Word for word, retype the lines from the one containing "Newsletters (979, 190)" to the one containing "Image resolution: width=1568, height=1186." below, keeping both end lines and dropping the pictures.

>>>

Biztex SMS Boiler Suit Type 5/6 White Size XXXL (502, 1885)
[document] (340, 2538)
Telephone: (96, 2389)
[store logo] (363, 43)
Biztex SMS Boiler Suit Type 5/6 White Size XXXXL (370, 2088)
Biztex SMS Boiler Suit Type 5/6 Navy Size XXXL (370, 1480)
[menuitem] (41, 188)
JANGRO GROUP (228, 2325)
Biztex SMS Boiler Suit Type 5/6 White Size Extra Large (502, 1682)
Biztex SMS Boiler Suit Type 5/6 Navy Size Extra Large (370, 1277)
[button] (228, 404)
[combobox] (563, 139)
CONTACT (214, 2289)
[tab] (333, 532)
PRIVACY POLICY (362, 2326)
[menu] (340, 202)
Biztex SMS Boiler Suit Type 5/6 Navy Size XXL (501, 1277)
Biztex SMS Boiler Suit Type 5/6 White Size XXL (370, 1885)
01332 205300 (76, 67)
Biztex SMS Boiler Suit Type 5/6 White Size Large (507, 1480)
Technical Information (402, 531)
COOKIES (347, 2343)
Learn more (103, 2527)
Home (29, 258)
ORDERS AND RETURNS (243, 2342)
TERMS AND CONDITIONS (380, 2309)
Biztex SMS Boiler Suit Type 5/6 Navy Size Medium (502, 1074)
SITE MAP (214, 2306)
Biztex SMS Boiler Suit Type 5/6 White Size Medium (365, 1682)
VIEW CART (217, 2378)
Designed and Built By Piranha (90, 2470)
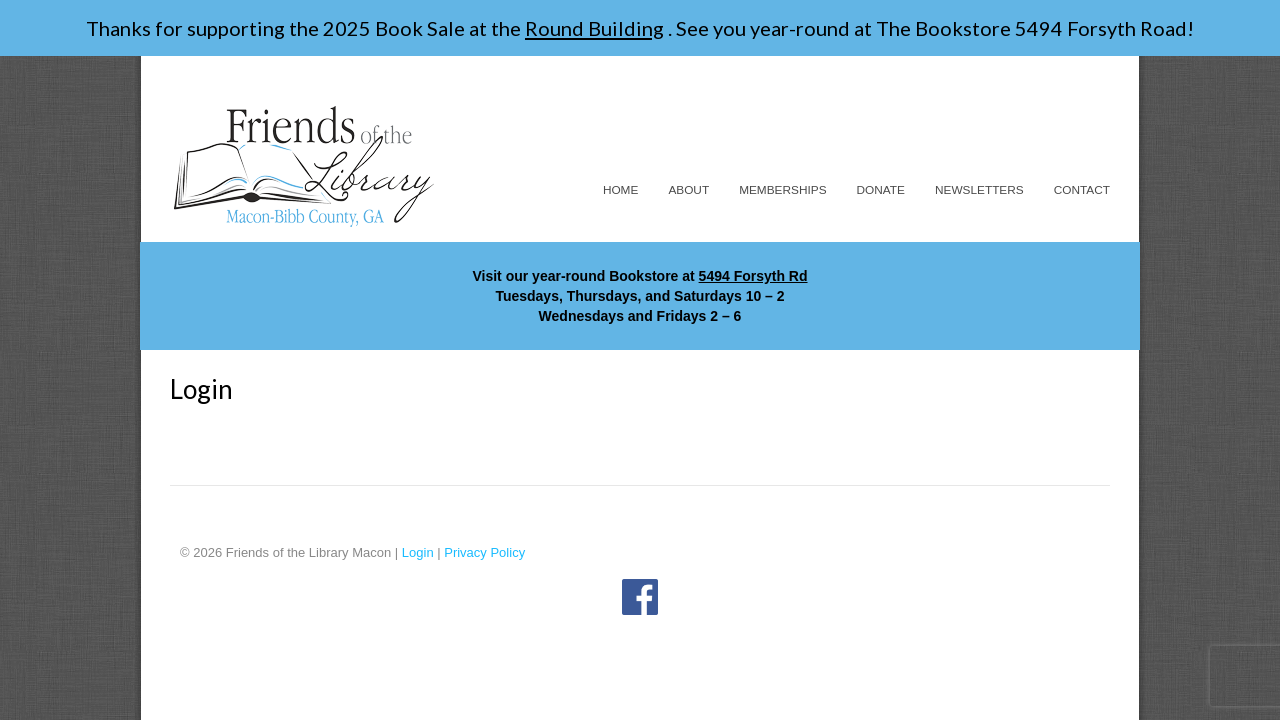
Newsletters (979, 190)
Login (418, 552)
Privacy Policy (484, 552)
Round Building (594, 28)
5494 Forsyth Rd (753, 276)
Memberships (782, 190)
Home (621, 190)
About (688, 190)
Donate (881, 190)
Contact (1082, 190)
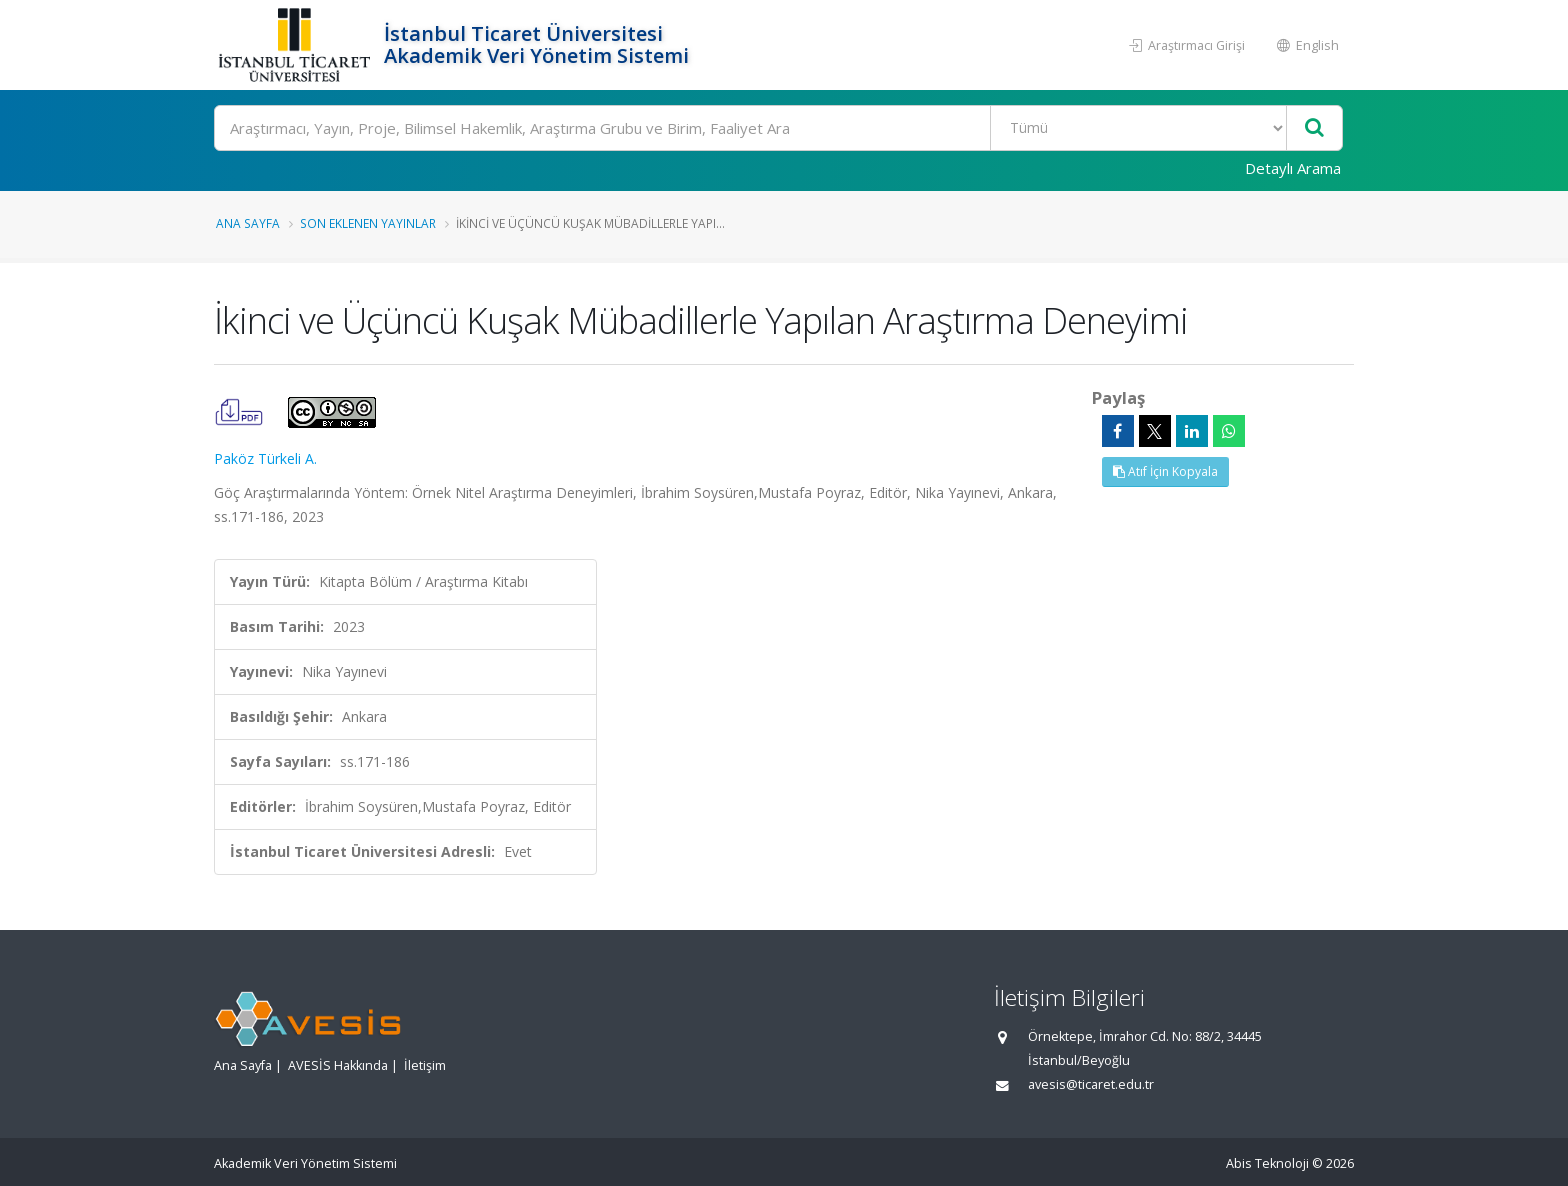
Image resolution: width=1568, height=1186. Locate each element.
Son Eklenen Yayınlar (368, 223)
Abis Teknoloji (1267, 1163)
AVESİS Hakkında (338, 1065)
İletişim (425, 1065)
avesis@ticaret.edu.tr (1091, 1084)
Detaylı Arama (1293, 168)
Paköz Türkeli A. (265, 458)
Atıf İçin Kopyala (1165, 471)
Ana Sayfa (248, 223)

<<<

> **Response for this exercise**
Newsletters (979, 190)
Login (418, 552)
Privacy Policy (484, 552)
Round Building (594, 28)
5494 Forsyth Rd (753, 276)
Memberships (782, 190)
Home (621, 190)
About (688, 190)
Donate (881, 190)
Contact (1082, 190)
Image resolution: width=1568, height=1186. Locate each element.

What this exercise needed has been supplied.